Tell us about Branch. How was it founded? What do you do? How big is it?
We make web and mobile products for public conversations. Our team currently has 10 people, of which 4 are engineers and 2 designers. We got started when me, Josh Miller and Hursh Agrawal met in summer 2011, building an online panel discussion tool called Roundtable. Shortly after we met with folks from Obvious corporation and raised funding of $2M.
What were three things that you gained from StartupBus that helped to form what became Branch?

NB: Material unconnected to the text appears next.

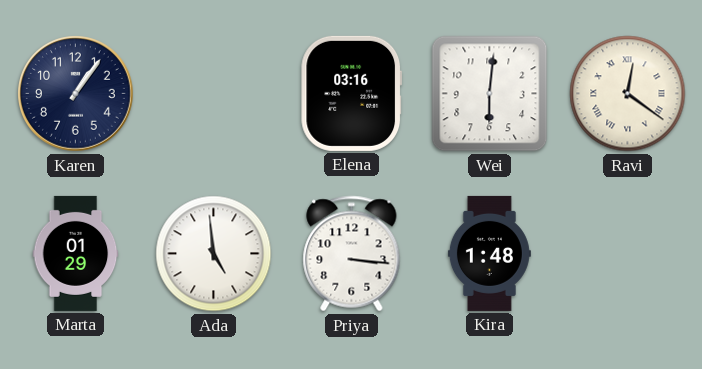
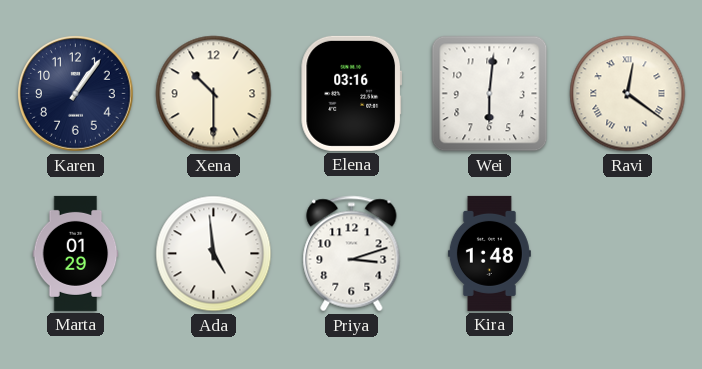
Xena: none -> 10:30
Priya: 3:16 -> 3:12
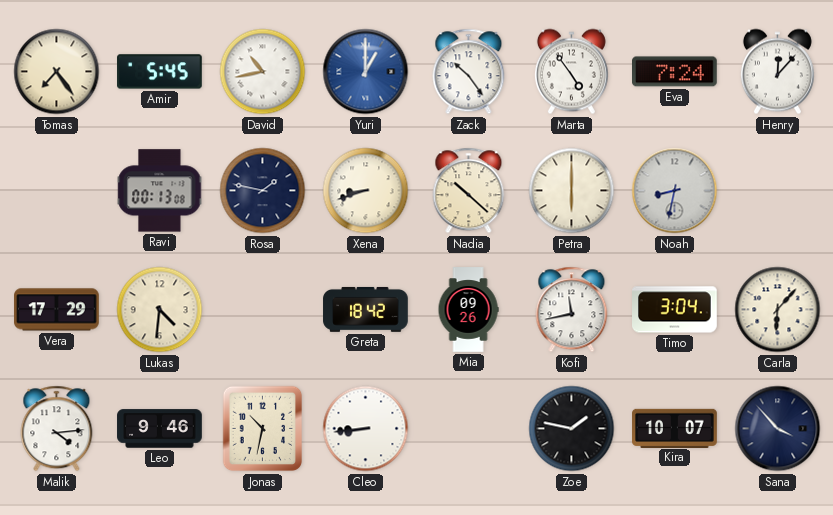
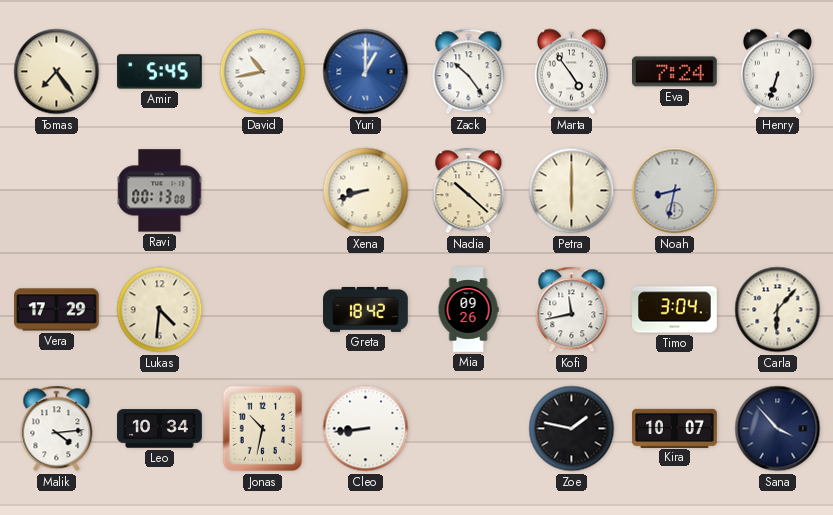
Henry: 12:07 -> 6:33
Rosa: 1:47 -> none
Leo: 9:46 -> 10:34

Firstly, StartupBus made me more brave. I had a tendency to self-disqualify myself from opportunities because I didn’t have enough experience and feel ready. StartupBus made me more comfortable with learning on the go, which is what we’ve done with Branch all this time. Secondly, I realized how much work I can get done if I work as hard as I can and not sleep I had never tested the limits of my ability before, and I think the crazy work schedule of StartupBus became a decent precursor to crazy crunch times we sometimes have for Branch. Lastly, I really learned that in the startup world, people are judged by their creative output and not their labels. A bunch of us on the bus didn’t have a lot of experience or fancy titles, and through what we made on the bus, doors opened to a lot of us. (For example, based on what I made at the bus, I secured an internship at Etsy, where I worked until we started Branch). I wasn’t very familiar with the startup scene before and I was very happy to find out opportunities exist for people that put the work in.
What did you think about StartupBus before you went on it? What did you think after?
I thought it was a crazy group of people and that I’d fit in, which definitely was the case. However I never anticipated how life-changing it would be for me. The opportunities I got following StartupBus definitely paved way for my current career.
Did you think you’d be doing what you’re doing now before you started the bus?
Probably not, I think I’d shy away from this opportunity thinking I couldn’t do it and just get a regular job.
What are some things about Branch that you’d say are direct results of the StartupBus?
I think the bus had a really eccentric group of people, so even though from the outside you could label us as “tech people”, everyone had something about them that made them very interesting outside the work context. When we started Branch, we wanted to see this sort of culture in our company as well, ie. people who are interesting. It definitely influenced who we hired and helped us get the amazing team we have now.
What would you say to people who haven’t done the bus before but are on the fence?
There is no other life-changing opportunity that’s as fun and will create as many interesting experiences and memories for you. Especially if you feel like you have unrealized potential, StartupBus is a great way for you to explore that and level up in life.